Red stabbed a finger at her laptop. “They’re laundering it through two shells in the Cayman Islands. One’s an orphan charity, the other is literally called ‘Deliverance Outreach.’ I checked the board members—every single one is tied to a donor at the church.”
Vin slammed his palm on the table. The phone jumped, and one of the dogs yelped. “How the fuck do we hit back?”
There was a pause. Shivs spoke up, “We could torch the place. Make it look like an insurance job.”
Canon shook his head. “Too public. They’ll blame us and spin it as biker retaliation.”
Red, not looking up, “You want the FBI, not Channel Five.”
Vin looked at me, eyes colder than a mortuary slab. “You got a personal stake in this. What’s your play, Axel?”
I hesitated. Everyone was waiting for me to say “burn it down,” to go straight-up Sons of Anarchy and start a war. But I couldn’t shake the memory of those eyes in the shipping container, or the look on Darla’s face when she’d called me last night, scared and alone.
“I need to warn her,” I said. “She’s not just the pastor’s daughter. If Maple finds out we got this close, he’ll use her to get to us.”
Vin grunted. “You sure she’s not already playing both sides?”
I didn’t answer that. Not because I didn’t have doubts, but because saying them out loud made it worse.
Red cut in, “If you’re gonna see her, do it somewhere off grid. Burn your phone before you leave.”
Vin pushed back from the table, chair scraping the floor like a gunshot. “All right. Everyone stays sharp. Nobody rides alone, nobody talks unless they have to. This town’s about to go nuclear.”
He looked at me, and for the first time in months, there was something like concern under the menace. “You take care of business, Axel. But watch your ass. That Bible-thumping piece of shit has eyes everywhere.”
I nodded and headed for the door, feeling every eye in the room on my back.
Outside, the night was black and empty, but I could feel the pulse of something ugly moving through the dark—faster and meaner than anything we’d ever faced before.
My phone vibrated with a message from Darla: “midnight sandwich.” Our stupid code. It meant she was in trouble.
I twisted the throttle and let the engine scream.
If the whole damn town was going to hell, I’d at least make sure she had a ride out.
***
I took the river road fast, every pothole punching straight up my spine, the Harley spitting gravel into black nothing behind me. The moon was a hangnail above the clouds, just bright enough to show the path but not enough to make me feel safe. I killed the engine half a mile from the drop, then walked the rest, boots crunching through dead leaves and shards of broken beer bottles. The river stank of mud and runoff, and the old boathouse squatted by the bank, half its siding caved in, roof patched with blue tarps and prayers.
Darla waited by the porch, pacing in tight circles, her hair down and wild, wind whipping the loose dress she wore into a flag of surrender. She checked her phone every five seconds, but the light from the screen just made her eyes look more hollow. I watched her from the shadow of a busted pine, not because I didn’t trust her, but because I couldn’t stop feeling like a target. Years of instinct didn’t die easy.
She saw me and froze. For a second, she looked like she might run, then her body just slumped, and she stumbled toward me, head down. “You said midnight,” she hissed, voice breaking. “It’s almost one.”
“I had to make sure I wasn’t tailed.” I scanned the tree line, then closed the distance, letting her smell the road and sweat on my jacket. She pressed herself into me, fists balled in the leather, trembling. I could feel every bone in her, like she was built from glass.
“Tell me you’re okay,” she whispered.
“Princess, I’m fine. But we need to move fast.”

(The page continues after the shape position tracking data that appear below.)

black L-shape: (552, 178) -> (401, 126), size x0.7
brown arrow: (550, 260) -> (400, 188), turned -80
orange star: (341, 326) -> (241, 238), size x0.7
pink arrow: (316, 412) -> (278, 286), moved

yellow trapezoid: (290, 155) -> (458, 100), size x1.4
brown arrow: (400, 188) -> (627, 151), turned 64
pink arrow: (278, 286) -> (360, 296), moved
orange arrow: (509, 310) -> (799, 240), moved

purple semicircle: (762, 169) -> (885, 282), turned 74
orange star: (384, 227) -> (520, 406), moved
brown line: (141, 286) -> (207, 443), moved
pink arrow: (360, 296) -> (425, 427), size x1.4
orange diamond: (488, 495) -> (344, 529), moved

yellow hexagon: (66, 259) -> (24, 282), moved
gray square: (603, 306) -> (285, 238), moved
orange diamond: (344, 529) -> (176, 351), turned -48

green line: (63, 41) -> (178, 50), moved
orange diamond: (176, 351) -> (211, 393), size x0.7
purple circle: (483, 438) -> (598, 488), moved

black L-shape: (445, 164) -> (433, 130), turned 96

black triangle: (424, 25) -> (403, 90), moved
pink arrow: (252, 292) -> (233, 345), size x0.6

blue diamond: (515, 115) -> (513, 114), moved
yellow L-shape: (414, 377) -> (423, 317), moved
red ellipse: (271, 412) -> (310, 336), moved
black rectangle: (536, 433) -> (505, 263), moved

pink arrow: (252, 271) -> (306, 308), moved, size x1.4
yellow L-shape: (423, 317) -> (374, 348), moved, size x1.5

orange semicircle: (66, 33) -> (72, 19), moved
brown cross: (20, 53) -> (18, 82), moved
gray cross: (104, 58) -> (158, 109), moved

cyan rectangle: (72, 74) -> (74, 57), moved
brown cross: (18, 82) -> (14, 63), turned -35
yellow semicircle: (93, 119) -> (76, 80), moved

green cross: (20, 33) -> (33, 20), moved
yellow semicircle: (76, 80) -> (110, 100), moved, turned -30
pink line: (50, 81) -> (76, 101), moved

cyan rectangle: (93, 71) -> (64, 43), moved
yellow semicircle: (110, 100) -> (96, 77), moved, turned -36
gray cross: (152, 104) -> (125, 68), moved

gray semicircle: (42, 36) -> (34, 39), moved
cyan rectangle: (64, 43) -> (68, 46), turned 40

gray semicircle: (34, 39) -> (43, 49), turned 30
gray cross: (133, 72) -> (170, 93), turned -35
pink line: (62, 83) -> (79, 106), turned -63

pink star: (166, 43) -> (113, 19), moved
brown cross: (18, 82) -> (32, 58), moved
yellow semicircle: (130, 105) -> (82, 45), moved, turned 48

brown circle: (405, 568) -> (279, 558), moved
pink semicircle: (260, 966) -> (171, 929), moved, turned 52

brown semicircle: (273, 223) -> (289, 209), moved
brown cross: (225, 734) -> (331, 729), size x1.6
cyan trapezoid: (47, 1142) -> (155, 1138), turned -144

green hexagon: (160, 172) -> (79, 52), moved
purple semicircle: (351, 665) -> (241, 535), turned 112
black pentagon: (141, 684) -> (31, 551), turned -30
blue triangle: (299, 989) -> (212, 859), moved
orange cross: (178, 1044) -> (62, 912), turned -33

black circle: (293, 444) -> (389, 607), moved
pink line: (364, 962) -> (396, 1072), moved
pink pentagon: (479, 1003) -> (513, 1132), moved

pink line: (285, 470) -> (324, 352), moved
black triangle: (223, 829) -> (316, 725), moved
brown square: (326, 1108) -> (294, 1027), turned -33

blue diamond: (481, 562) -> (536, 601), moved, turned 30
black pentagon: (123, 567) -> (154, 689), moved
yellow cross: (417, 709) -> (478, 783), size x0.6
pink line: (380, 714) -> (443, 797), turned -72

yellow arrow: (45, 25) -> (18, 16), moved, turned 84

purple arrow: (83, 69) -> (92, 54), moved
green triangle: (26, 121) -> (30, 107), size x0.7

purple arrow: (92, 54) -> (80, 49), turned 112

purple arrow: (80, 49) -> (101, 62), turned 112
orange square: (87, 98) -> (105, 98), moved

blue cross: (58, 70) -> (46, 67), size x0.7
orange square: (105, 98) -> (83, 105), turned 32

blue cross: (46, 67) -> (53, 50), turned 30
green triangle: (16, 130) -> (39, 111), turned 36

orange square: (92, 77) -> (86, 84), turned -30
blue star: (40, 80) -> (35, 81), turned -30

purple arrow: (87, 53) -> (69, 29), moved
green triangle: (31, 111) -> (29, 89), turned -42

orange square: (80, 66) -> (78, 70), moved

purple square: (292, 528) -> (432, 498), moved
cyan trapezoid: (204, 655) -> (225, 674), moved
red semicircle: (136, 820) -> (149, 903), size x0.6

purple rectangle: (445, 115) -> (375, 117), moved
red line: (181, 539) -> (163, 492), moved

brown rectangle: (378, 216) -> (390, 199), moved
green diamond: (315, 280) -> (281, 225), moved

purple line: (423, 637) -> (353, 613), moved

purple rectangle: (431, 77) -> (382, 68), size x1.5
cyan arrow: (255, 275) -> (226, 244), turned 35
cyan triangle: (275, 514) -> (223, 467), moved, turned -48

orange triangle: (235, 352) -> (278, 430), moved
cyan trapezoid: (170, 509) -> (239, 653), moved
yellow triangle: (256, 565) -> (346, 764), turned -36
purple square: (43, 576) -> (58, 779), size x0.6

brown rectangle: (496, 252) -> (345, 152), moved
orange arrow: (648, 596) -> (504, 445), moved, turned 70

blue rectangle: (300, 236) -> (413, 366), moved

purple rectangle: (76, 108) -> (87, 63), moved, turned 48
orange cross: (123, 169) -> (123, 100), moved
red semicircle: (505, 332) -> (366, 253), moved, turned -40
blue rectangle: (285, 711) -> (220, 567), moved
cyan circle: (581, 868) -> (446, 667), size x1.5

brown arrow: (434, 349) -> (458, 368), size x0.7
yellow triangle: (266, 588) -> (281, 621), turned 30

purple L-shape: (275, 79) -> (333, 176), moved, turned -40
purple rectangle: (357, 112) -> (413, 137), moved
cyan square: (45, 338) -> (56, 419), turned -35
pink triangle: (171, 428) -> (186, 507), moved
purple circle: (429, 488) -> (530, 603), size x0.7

She wiped at her face with the heel of her palm, making a streak of black down her cheek. I tried to ignore how much it looked like a bruise. I reached for her hand and led her to the boathouse, the door hanging off the hinge, and we ducked inside. It was even colder in there, the smell of rot and gasoline mixing with river damp.
She was the first to break. “Is it true?” she said, voice shaking. “What my father is doing?”
I flicked on the tiny penlight I kept in my vest and pointed it at the ledger pages and the phone. “You need to see this.”
She stared at the photos. At first, her face was blank. Then her mouth twisted, and she staggered to the side, grabbing the splintered bench for balance. “That’s real?” Her voice was so small I almost missed it. “Those people—” She ran her finger over the screen, then dropped the phone as if it bit her. “Oh my God. Oh my fucking God, Axel, what is this?”
“It’s your dad’s idea of saving the city. Guns, meth, smuggling people in from god knows where. They’re keeping them in containers. Like cattle.”